▶ _Data supplied_

▼▼▼

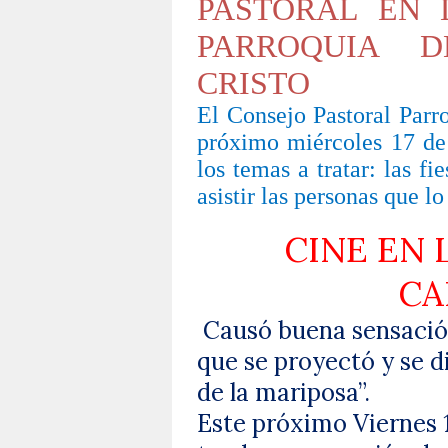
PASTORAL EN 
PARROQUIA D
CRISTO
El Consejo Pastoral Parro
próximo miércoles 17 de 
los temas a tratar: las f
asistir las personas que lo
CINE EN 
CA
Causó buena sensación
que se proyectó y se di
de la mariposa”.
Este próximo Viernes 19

▲▲▲
▼▼▼

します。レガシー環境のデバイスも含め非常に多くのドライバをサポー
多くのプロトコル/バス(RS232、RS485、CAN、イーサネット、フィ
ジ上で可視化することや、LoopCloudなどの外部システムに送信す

▲▲▲

▶ _Exercise directions_
All that belongs in your answer is the stretch of entries above from the line with "PASTORAL EN" through the line with "Este próximo Viernes 19", printed exactly.

▶ _Exercise solution_
PASTORAL EN 
PARROQUIA D
CRISTO
El Consejo Pastoral Parro
próximo miércoles 17 de 
los temas a tratar: las f
asistir las personas que lo
CINE EN 
CA
Causó buena sensación
que se proyectó y se di
de la mariposa”.
Este próximo Viernes 19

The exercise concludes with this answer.